## [Brief]
From the entries below, gather every line containing the string "idoles".
*** Materials provided ***
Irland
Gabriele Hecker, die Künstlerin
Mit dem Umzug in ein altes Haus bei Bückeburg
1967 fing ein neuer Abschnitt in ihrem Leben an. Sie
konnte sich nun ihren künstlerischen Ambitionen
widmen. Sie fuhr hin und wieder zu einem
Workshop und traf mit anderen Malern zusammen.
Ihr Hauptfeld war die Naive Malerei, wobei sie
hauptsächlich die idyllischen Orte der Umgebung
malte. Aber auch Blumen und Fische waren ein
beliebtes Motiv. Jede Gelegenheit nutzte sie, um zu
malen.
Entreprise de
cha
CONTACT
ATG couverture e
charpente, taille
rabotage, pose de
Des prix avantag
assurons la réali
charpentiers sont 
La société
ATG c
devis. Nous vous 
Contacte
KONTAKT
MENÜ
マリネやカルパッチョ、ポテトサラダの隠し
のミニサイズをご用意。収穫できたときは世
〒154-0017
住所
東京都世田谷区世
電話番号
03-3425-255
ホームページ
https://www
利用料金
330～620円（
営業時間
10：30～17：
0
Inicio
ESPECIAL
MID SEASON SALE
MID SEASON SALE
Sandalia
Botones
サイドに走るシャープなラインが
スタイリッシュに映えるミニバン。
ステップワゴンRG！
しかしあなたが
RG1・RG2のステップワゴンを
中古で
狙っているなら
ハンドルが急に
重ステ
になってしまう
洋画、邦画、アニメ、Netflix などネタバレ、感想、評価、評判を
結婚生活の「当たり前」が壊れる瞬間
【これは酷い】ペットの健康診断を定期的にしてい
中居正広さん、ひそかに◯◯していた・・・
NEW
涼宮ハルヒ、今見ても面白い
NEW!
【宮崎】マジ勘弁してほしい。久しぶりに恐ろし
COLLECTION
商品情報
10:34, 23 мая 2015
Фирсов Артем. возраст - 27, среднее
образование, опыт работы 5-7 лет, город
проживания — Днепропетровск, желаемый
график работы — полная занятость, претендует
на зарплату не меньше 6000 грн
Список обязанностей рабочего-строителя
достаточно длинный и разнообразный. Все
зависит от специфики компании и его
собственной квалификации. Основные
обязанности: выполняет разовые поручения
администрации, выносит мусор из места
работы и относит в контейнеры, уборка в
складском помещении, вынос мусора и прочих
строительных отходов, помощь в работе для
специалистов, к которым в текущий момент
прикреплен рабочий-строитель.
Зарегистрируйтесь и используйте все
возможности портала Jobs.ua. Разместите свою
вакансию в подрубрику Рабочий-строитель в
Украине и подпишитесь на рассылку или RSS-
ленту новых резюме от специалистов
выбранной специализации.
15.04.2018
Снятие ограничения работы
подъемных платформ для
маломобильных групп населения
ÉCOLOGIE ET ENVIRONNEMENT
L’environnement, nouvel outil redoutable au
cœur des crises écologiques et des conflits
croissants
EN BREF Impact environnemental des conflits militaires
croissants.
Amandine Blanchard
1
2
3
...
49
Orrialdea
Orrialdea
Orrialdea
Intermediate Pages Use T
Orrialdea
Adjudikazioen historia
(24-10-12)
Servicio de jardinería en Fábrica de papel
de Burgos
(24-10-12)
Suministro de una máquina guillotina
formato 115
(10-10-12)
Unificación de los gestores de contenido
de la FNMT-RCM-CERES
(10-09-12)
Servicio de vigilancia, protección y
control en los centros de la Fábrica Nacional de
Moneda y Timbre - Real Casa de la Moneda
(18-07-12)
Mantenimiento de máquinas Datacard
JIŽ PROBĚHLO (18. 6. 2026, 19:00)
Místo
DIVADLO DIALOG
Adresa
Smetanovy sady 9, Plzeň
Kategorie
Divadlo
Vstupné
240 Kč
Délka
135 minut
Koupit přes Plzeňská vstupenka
***
*** Materials provided ***
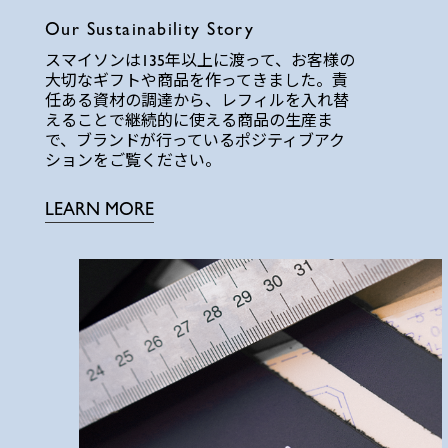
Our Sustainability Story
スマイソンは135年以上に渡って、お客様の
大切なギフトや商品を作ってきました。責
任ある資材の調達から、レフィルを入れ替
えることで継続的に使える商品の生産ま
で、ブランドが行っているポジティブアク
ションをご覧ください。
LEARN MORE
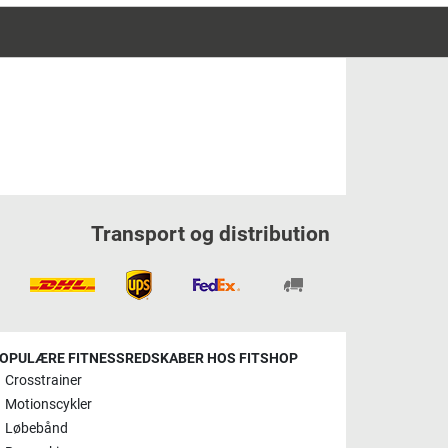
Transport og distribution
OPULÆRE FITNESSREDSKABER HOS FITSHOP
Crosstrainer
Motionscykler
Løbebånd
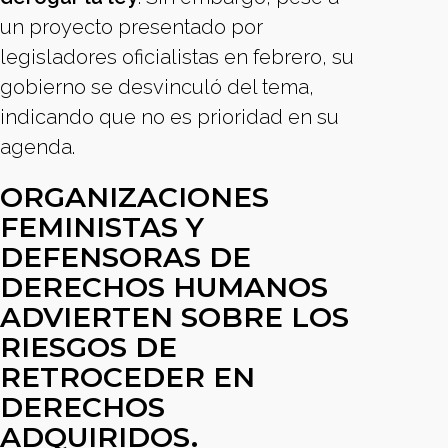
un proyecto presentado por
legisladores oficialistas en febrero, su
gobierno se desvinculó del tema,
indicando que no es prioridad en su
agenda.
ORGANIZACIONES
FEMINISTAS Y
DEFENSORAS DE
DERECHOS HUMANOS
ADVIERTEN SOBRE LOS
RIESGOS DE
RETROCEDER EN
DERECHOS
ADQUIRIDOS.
***
*** Materials provided ***
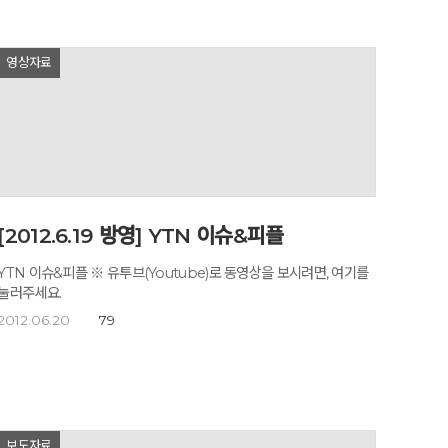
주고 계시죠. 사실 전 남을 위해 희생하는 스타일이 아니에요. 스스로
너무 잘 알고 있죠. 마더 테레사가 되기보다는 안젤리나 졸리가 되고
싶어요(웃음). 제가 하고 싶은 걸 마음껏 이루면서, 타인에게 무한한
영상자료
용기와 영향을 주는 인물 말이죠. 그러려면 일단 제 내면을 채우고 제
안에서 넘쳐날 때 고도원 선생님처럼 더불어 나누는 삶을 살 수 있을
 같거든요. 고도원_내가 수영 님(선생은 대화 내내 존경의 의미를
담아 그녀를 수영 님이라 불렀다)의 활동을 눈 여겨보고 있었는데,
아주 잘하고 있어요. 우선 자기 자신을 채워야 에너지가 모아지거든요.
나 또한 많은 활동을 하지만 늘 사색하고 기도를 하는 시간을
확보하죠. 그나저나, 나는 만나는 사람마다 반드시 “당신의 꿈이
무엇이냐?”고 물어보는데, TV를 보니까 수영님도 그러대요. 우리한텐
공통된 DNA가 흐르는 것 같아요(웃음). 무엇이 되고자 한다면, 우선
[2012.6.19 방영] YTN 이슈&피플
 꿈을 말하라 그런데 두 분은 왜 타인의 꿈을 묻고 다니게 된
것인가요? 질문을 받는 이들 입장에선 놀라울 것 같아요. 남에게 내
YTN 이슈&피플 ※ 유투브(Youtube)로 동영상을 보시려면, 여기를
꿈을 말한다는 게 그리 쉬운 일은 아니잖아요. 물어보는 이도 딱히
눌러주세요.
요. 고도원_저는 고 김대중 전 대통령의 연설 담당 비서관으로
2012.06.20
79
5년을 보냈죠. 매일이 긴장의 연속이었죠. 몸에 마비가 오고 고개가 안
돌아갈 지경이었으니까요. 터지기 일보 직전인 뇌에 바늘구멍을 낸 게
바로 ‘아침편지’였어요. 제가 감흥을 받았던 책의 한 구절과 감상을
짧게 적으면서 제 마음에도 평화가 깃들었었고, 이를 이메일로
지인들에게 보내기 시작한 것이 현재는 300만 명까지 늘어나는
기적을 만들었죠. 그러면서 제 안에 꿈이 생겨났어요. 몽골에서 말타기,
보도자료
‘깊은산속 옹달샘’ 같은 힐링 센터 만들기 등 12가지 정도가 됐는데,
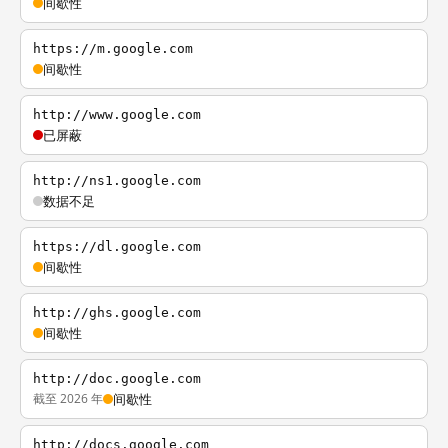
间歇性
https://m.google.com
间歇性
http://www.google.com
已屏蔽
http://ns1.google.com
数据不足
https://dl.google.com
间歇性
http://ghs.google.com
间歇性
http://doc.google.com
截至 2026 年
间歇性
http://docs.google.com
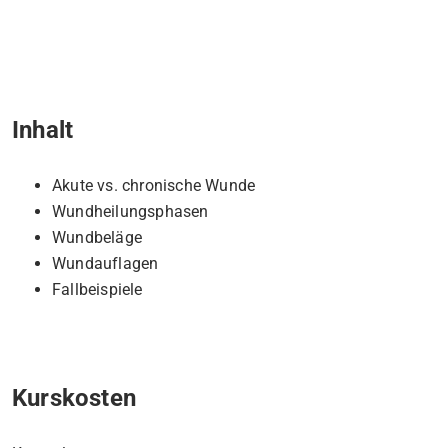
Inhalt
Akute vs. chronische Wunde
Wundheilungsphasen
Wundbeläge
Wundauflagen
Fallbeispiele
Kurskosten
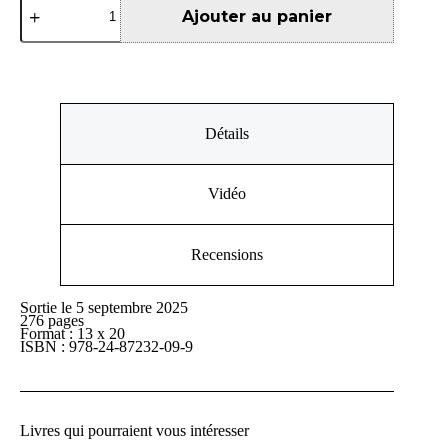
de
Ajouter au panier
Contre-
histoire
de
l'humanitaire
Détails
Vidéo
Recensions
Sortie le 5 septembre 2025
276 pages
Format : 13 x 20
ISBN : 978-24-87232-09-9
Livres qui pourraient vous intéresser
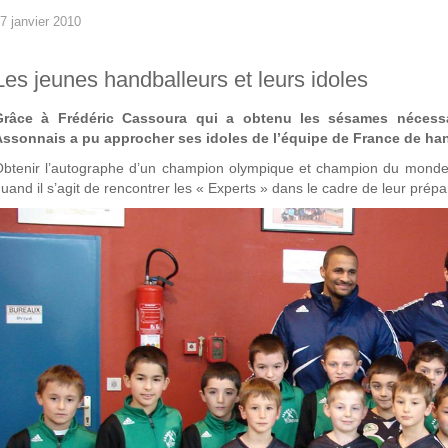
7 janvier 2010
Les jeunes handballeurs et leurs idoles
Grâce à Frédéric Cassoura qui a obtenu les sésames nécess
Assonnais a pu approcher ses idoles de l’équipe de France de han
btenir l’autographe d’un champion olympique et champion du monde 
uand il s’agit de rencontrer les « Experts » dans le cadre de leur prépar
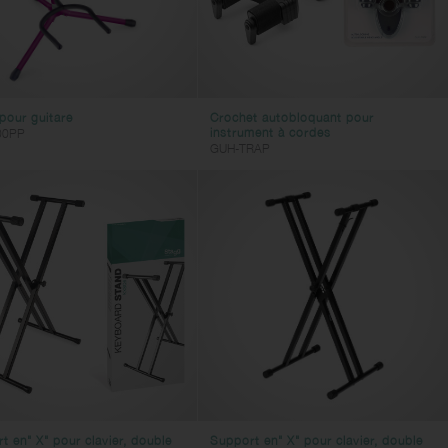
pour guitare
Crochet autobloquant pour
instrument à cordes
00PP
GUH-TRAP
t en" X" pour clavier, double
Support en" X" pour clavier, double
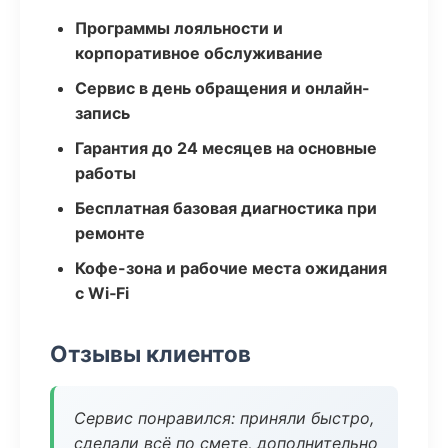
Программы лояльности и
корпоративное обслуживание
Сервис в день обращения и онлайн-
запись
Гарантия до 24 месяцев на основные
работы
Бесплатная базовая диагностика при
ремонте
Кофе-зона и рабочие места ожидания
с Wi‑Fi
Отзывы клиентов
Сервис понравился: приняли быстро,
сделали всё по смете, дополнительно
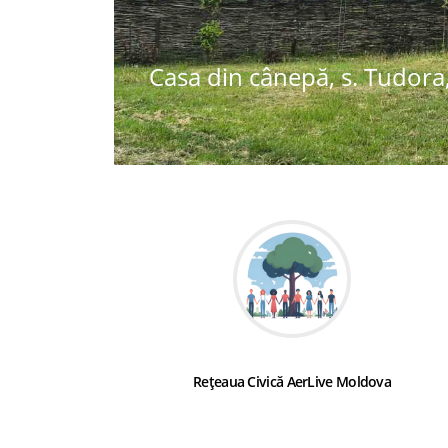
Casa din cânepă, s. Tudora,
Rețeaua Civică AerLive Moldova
***
## [Solution for this task]
Les jeunes handballeurs et leurs idoles
Assonnais a pu approcher ses idoles de l’équipe de France de han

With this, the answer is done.